As you see, this also improves the general image composition: the more eye-level perspective gives a friendlier appearance, and the background becomes less distorted.
If desired: Modify your background
Showing your whole background might be pretty distracting sometimes, or you just don't want to display it because of privacy concerns. The solution? Pretty easy! Use the blur filter or (replace it altogether) in Microsoft Teams.
Still not finished?
So there you have it. As highlighted, a lot can be achieved without getting expensive camera gear, specialized software and big lighting equipment. Understanding a little something about lighting principles and perspective already helps to let you look better and stand out in the crowd.
I finally would like to mention that, of course, this is always a matter of taste, and some might be totally happy with their current setup. My goal was just to make you think about your current webcam image, experiment with it and show you that there are possibilities to improve it, even within the limitations you might have.

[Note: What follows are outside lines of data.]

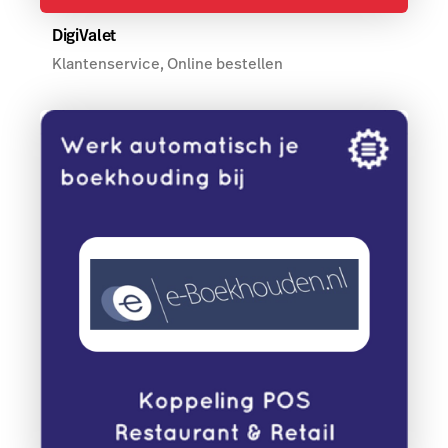
DigiValet
Klantenservice, Online bestellen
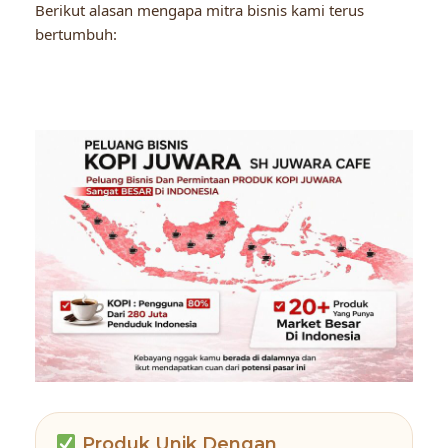
Berikut alasan mengapa mitra bisnis kami terus
bertumbuh:
Produk Unik Dengan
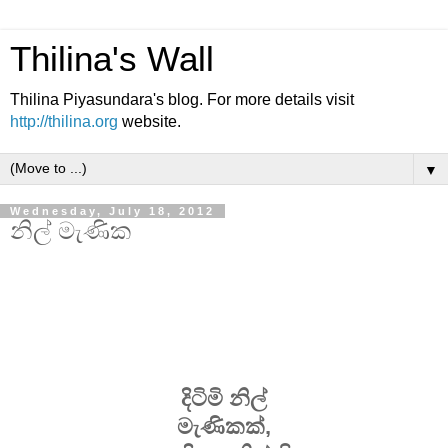
Thilina's Wall
Thilina Piyasundara's blog. For more details visit
http://thilina.org
website.
▼
Wednesday, July 18, 2012
නිල් මැණික
දිටිමි නිල්
මැණිකක්,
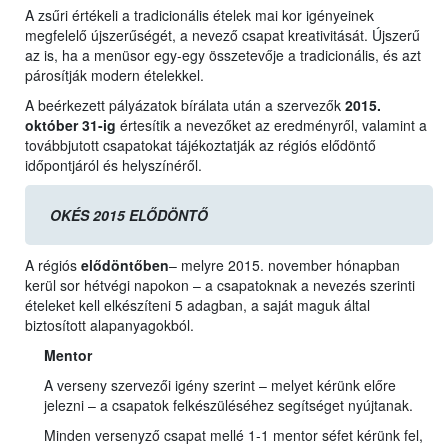
A zsűri értékeli a tradicionális ételek mai kor igényeinek
megfelelő újszerűségét, a nevező csapat kreativitását. Újszerű
az is, ha a menüsor egy-egy összetevője a tradicionális, és azt
párosítják modern ételekkel.
A beérkezett pályázatok bírálata után a szervezők
2015.
október 31-ig
értesítik a nevezőket az eredményről, valamint a
továbbjutott csapatokat tájékoztatják az régiós elődöntő
időpontjáról és helyszínéről.
OKÉS 2015 ELŐDÖNTŐ
A régiós
elődöntőben
– melyre 2015. november hónapban
kerül sor hétvégi napokon – a csapatoknak a nevezés szerinti
ételeket kell elkészíteni 5 adagban, a saját maguk által
biztosított alapanyagokból.
Mentor
A verseny szervezői igény szerint – melyet kérünk előre
jelezni – a csapatok felkészüléséhez segítséget nyújtanak.
Minden versenyző csapat mellé 1-1 mentor séfet kérünk fel,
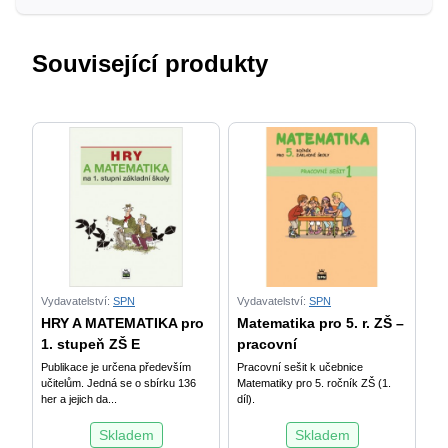
množství
Související produkty
Vydavatelství:
SPN
Vydavatelství:
SPN
HRY A MATEMATIKA pro
Matematika pro 5. r. ZŠ –
1. stupeň ZŠ E
pracovní
Publikace je určena především
Pracovní sešit k učebnice
učitelům. Jedná se o sbírku 136
Matematiky pro 5. ročník ZŠ (1.
her a jejich da...
díl).
Skladem
Skladem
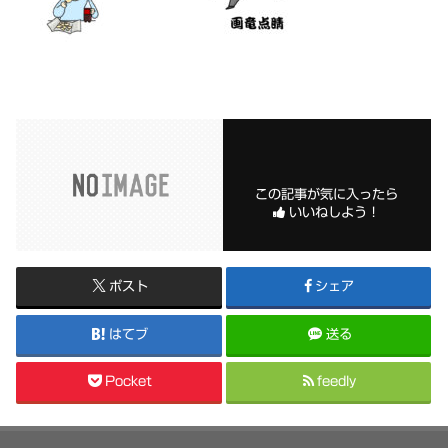
この記事が気に入ったら
いいねしよう！
ポスト
シェア
はてブ
送る
Pocket
feedly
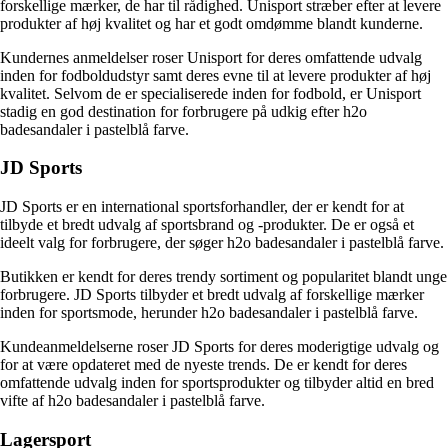
forskellige mærker, de har til rådighed. Unisport stræber efter at levere
produkter af høj kvalitet og har et godt omdømme blandt kunderne.
Kundernes anmeldelser roser Unisport for deres omfattende udvalg
inden for fodboldudstyr samt deres evne til at levere produkter af høj
kvalitet. Selvom de er specialiserede inden for fodbold, er Unisport
stadig en god destination for forbrugere på udkig efter h2o
badesandaler i pastelblå farve.
JD Sports
JD Sports er en international sportsforhandler, der er kendt for at
tilbyde et bredt udvalg af sportsbrand og -produkter. De er også et
ideelt valg for forbrugere, der søger h2o badesandaler i pastelblå farve.
Butikken er kendt for deres trendy sortiment og popularitet blandt unge
forbrugere. JD Sports tilbyder et bredt udvalg af forskellige mærker
inden for sportsmode, herunder h2o badesandaler i pastelblå farve.
Kundeanmeldelserne roser JD Sports for deres moderigtige udvalg og
for at være opdateret med de nyeste trends. De er kendt for deres
omfattende udvalg inden for sportsprodukter og tilbyder altid en bred
vifte af h2o badesandaler i pastelblå farve.
Lagersport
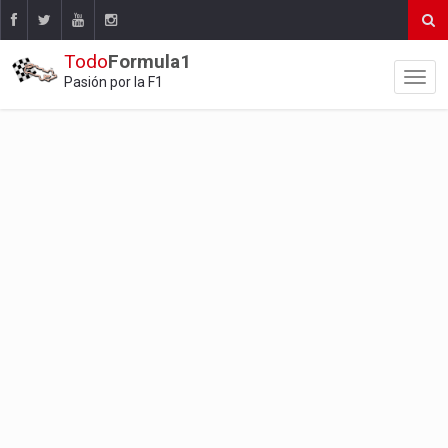
Todo
Formula1
Pasión por la F1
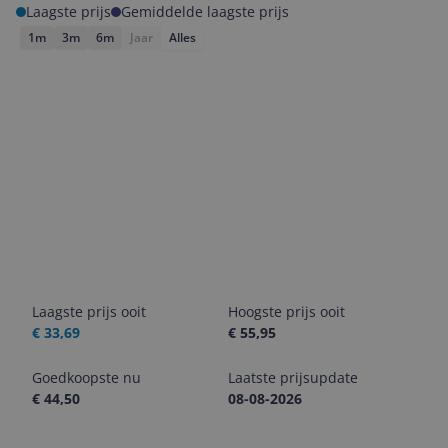
Laagste prijs
Gemiddelde laagste prijs
1m
3m
6m
Jaar
Alles
Laagste prijs ooit
Hoogste prijs ooit
€ 33,69
€ 55,95
Goedkoopste nu
Laatste prijsupdate
€ 44,50
08-08-2026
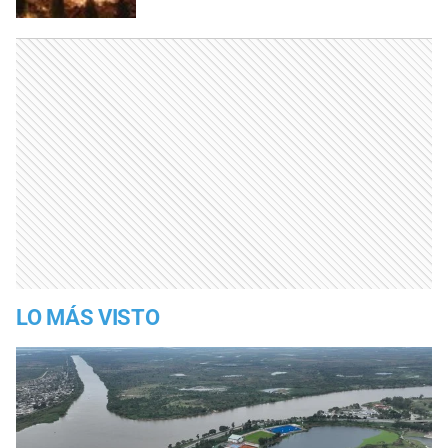
LO MÁS VISTO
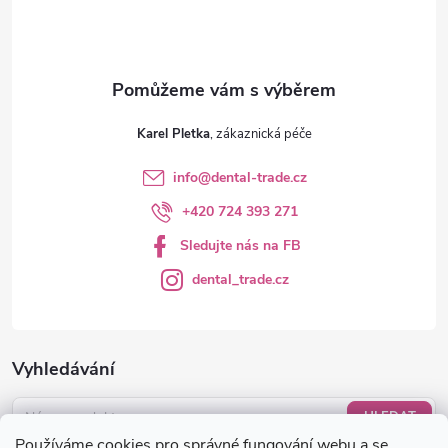
í
Karel Pletka
info
@
dental-trade.cz
+420 724 393 271
Sledujte nás na FB
dental_trade.cz
Vyhledávání
HLEDAT
Používáme cookies pro správné fungování webu a se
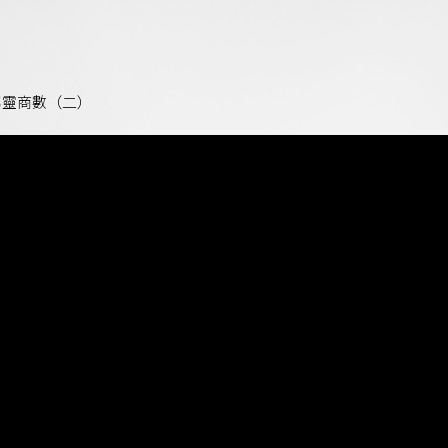
動屬靈商數（二）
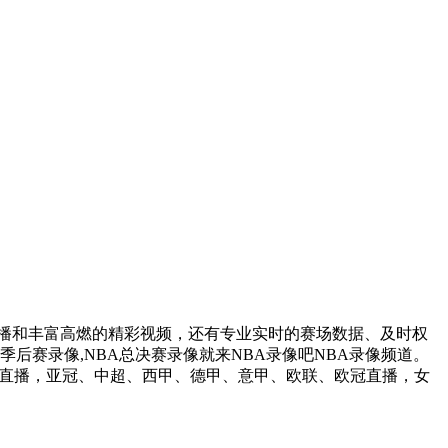
赛事直播和丰富高燃的精彩视频，还有专业实时的赛场数据、及时权
季后赛录像,NBA总决赛录像就来NBA录像吧NBA录像频道。
锦CBA直播，亚冠、中超、西甲、德甲、意甲、欧联、欧冠直播，女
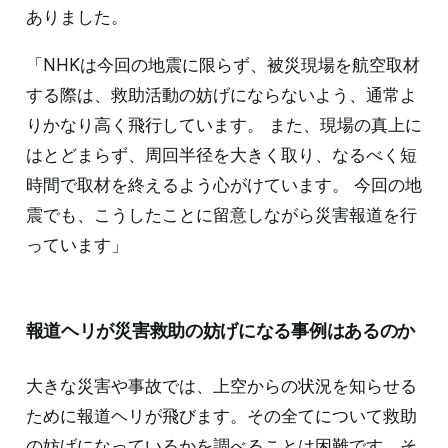
ありました。
「NHKは今回の地震に限らず、被災現場を航空取材
する際は、救助活動の妨げにならないよう、通常よ
りかなり高く飛行しています。 また、現場の真上に
はとどまらず、周回半径を大きく取り、なるべく短
時間で取材を終えるよう心がけています。 今回の地
震でも、こうしたことに留意しながら災害報道を行
っています」
報道ヘリが災害救助の妨げになる事例はあるのか
大きな災害や事故では、上空からの状況を知らせる
ために報道ヘリが飛びます。その全てについて救助
の妨げになっているかを調べることは困難です。そ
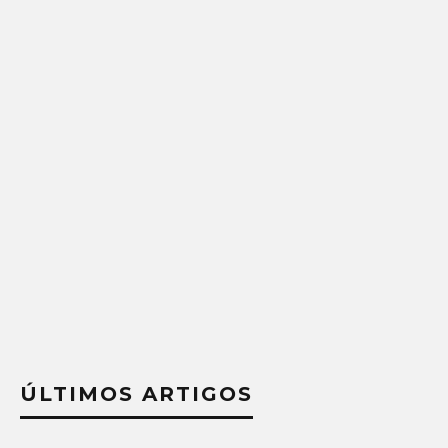
ÚLTIMOS ARTIGOS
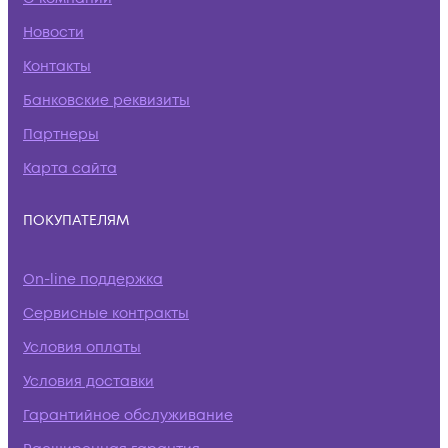
Новости
Контакты
Банковские реквизиты
Партнеры
Карта сайта
ПОКУПАТЕЛЯМ
On-line поддержка
Сервисные контракты
Условия оплаты
Условия доставки
Гарантийное обслуживание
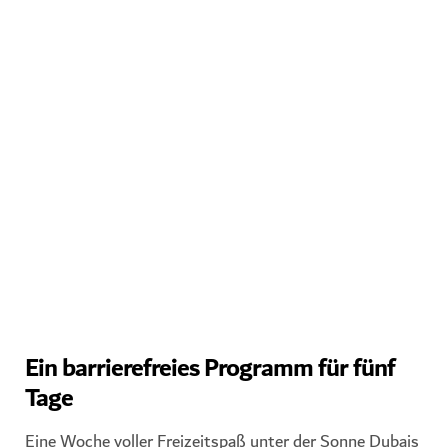
MADINAT JUMEIRAH
Ein barrierefreies Programm für fünf
Tage
Eine Woche voller Freizeitspaß unter der Sonne Dubais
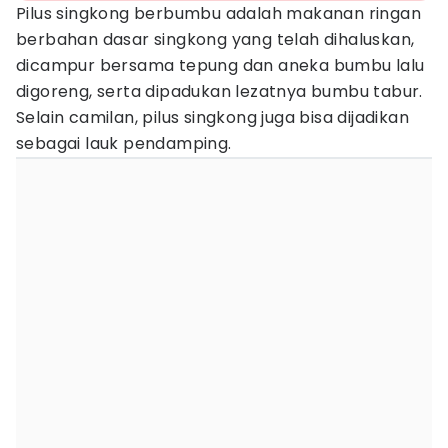
Pilus singkong berbumbu adalah makanan ringan
berbahan dasar singkong yang telah dihaluskan,
dicampur bersama tepung dan aneka bumbu lalu
digoreng, serta dipadukan lezatnya bumbu tabur.
Selain camilan, pilus singkong juga bisa dijadikan
sebagai lauk pendamping.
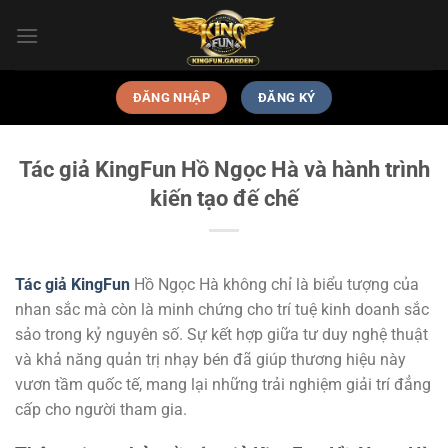
Skip
to
content
ĐĂNG NHẬP
ĐĂNG KÝ
Tác giả KingFun Hồ Ngọc Hà và hành trình
kiến tạo đế chế
Tác giả KingFun
Hồ Ngọc Hà không chỉ là biểu tượng của
nhan sắc mà còn là minh chứng cho trí tuệ kinh doanh sắc
sảo trong kỷ nguyên số. Sự kết hợp giữa tư duy nghệ thuật
và khả năng quản trị nhạy bén đã giúp thương hiệu này
vươn tầm quốc tế, mang lại những trải nghiệm giải trí đẳng
cấp cho người tham gia.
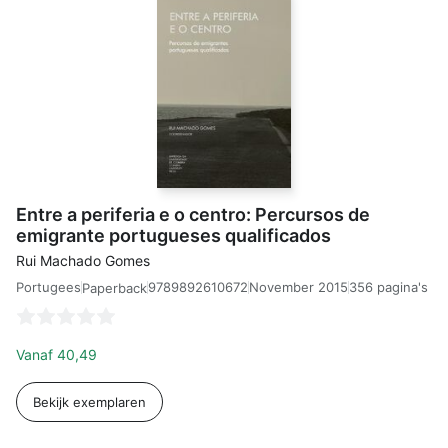
Entre a periferia e o centro: Percursos de
emigrante portugueses qualificados
Rui Machado Gomes
Portugees
9789892610672
November 2015
356 pagina's
Paperback
Vanaf
40,49
Bekijk exemplaren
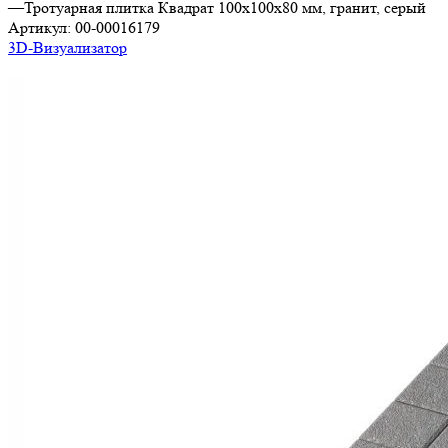
—
Тротуарная плитка Квадрат 100х100х80 мм, гранит, серый
Артикул:
00-00016179
3D-Визуализатор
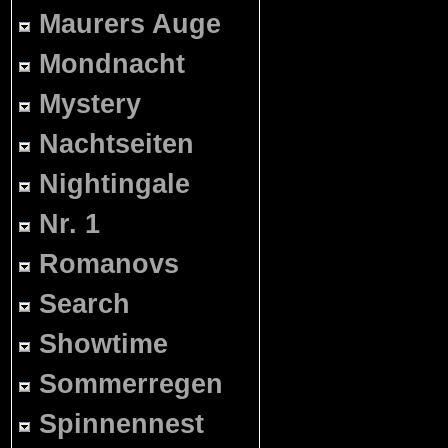
Maurers Auge
Mondnacht
Mystery
Nachtseiten
Nightingale
Nr. 1
Romanovs
Search
Showtime
Sommerregen
Spinnennest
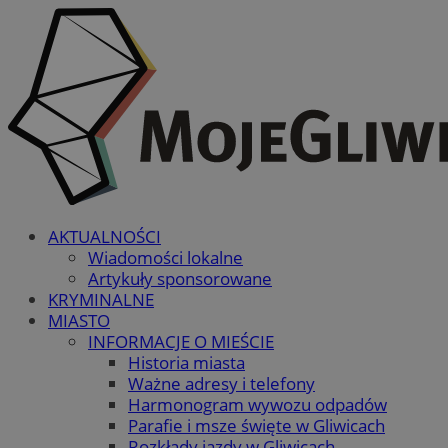
AKTUALNOŚCI
Wiadomości lokalne
Artykuły sponsorowane
KRYMINALNE
MIASTO
INFORMACJE O MIEŚCIE
Historia miasta
Ważne adresy i telefony
Harmonogram wywozu odpadów
Parafie i msze święte w Gliwicach
Rozkłady jazdy w Gliwicach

Moreover, some may have noticed that the final images are not quite on par with the first teaser image yet; sorry about that. If you've liked this post and are willing to get deeper on the subject, stay tuned because there are more to follow. This has basically just been an introduction for those who want to get a basic, pleasing image. But you can get crazy with this topic, and I'm definitely excited to share more in the future!
Anyways, I hope you've learnt something from this post! Try it out, take control over your webcam image and collect those compliments from the people who might not do the same - yet!